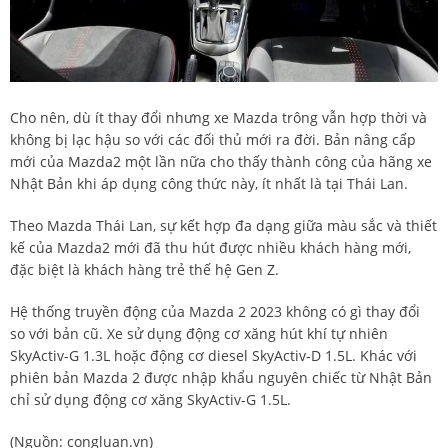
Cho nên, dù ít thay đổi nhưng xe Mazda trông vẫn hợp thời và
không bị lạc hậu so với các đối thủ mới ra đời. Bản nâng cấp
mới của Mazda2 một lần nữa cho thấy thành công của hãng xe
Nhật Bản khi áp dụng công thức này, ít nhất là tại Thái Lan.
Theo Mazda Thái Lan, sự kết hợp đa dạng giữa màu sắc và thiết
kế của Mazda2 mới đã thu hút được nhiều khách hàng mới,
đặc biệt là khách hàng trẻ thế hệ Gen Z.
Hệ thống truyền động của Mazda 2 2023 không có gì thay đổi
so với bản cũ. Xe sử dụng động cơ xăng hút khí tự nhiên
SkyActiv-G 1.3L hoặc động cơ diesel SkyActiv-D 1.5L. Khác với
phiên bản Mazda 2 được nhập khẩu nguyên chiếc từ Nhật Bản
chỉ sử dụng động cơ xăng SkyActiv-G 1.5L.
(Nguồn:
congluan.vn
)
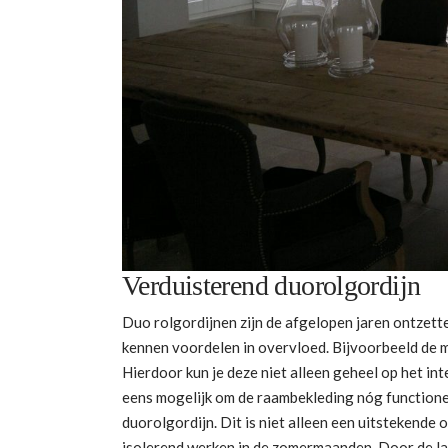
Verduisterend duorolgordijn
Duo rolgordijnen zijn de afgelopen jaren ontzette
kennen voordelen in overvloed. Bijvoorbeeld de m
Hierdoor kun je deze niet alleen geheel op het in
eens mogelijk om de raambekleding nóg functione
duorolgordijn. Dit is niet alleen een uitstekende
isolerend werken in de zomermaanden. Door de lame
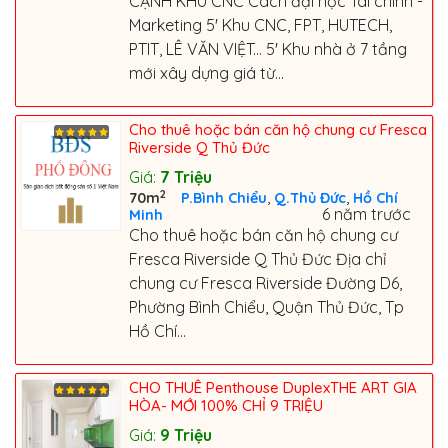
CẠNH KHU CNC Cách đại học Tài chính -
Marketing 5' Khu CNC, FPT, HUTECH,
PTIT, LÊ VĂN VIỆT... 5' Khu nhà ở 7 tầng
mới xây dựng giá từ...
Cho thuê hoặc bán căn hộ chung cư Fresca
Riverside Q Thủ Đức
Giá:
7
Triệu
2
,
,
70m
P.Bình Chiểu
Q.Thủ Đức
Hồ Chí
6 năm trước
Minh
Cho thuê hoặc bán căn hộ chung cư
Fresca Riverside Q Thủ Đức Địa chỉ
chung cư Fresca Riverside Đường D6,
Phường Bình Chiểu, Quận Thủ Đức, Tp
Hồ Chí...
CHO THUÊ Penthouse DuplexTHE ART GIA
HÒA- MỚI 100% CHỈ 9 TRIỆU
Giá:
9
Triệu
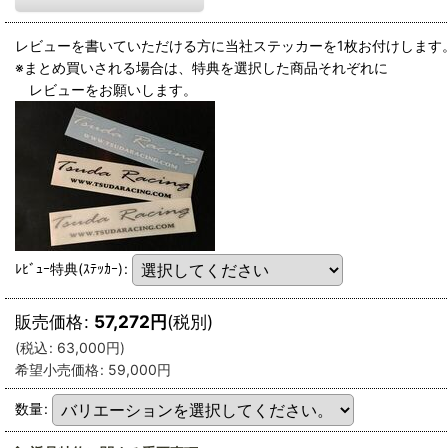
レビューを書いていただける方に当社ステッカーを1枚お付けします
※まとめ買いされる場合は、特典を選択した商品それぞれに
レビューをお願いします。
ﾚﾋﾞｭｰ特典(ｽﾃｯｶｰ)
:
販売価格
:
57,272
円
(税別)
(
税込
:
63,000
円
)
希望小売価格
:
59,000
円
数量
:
# # # #
What the task asks:
Please give back an exact copy of the entries above from their first line through the line containing "kế của Mazda2", leaving the pictures aside.

Result below:
Cho nên, dù ít thay đổi nhưng xe Mazda trông vẫn hợp thời và
không bị lạc hậu so với các đối thủ mới ra đời. Bản nâng cấp
mới của Mazda2 một lần nữa cho thấy thành công của hãng xe
Nhật Bản khi áp dụng công thức này, ít nhất là tại Thái Lan.
Theo Mazda Thái Lan, sự kết hợp đa dạng giữa màu sắc và thiết
kế của Mazda2 mới đã thu hút được nhiều khách hàng mới,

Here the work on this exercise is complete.